Full consideration has been given to medium — and long-term fiscal sustainability and to building up development momentum, Liao added.
Experts said a more proactive fiscal policy, underpinned by a larger fiscal spending scale, will strongly boost economic growth and domestic demand, echoing the top economic priority for 2026 highlighted at the recent Central Economic Work Conference.
Highlighting fiscal-financial coordination, Liao said China will explore innovative policy tools to better leverage public funds and amplify the spillover effects of policy measures.
Earlier in the day, the Ministry of Finance rolled out a package of measures to spur private investment and consumption, including loan interest subsidies for micro, small and medium-sized enterprises and a special guarantee program for corporate lending, with Liao saying the measures "feature broad coverage, strong policy support and a diverse policy toolkit."

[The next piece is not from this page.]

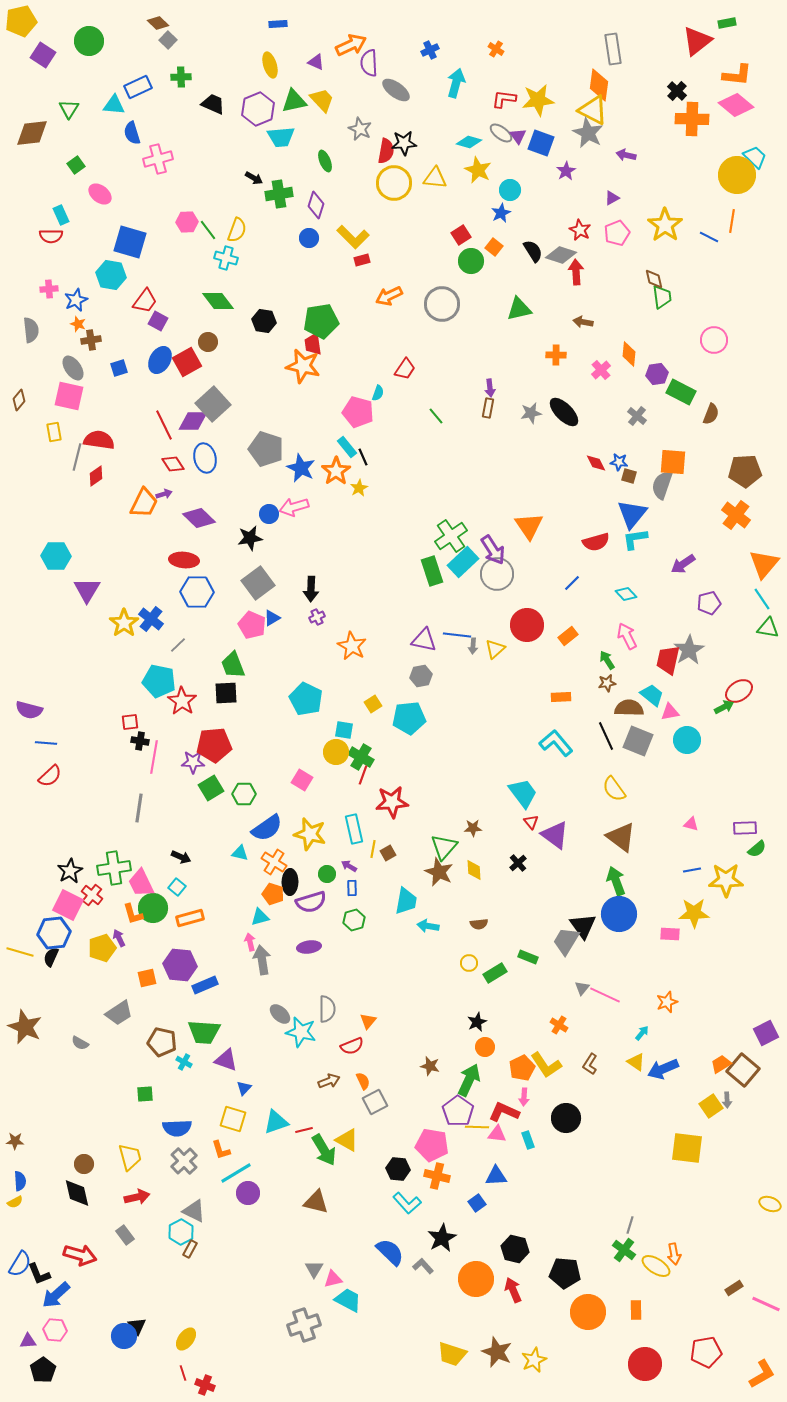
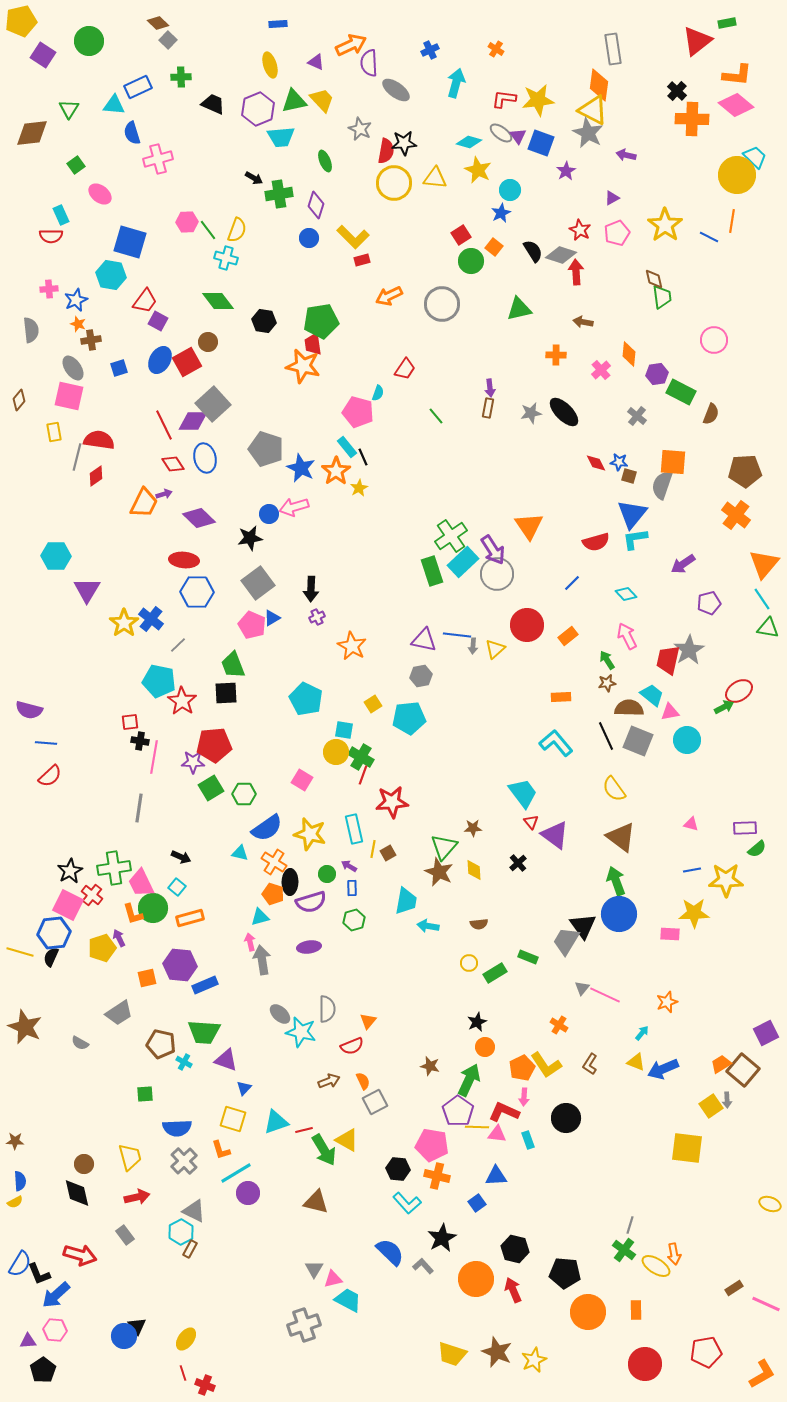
brown pentagon at (162, 1042): moved 1 px left, 2 px down
yellow triangle at (636, 1062): rotated 12 degrees counterclockwise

"The loan interest subsidy policy for micro, small and medium-sized enterprises is a new measure introduced to support the development of private MSMEs," Liao said, adding that the subsidy will be set at 1.5 percentage points of the loan amount per year, with a maximum subsidy period of two years.
The policy will target 14 key industrial chains and their upstream and downstream segments, covering sectors such as new energy vehicles, industrial robots, medical equipment and mobile communications, as well as producer services including technology, logistics, information and software, and agriculture-related industries, according to Liao.
Moreover, the special guarantee program, with a total scale of 500 billion yuan ($71.42 billion), is aimed at backing loans to micro, small and medium-sized private enterprises, supporting medium — and long-term financing needs for their business expansion, upgrading and operational improvements, Liao said.
Lou Feipeng, a researcher at the Postal Savings Bank of China, said the measures will help lower financing costs for consumption and investment, and guide credit toward key areas of domestic demand to support stable growth and domestic demand expansion.
Zhang Chenxu contributed to this story.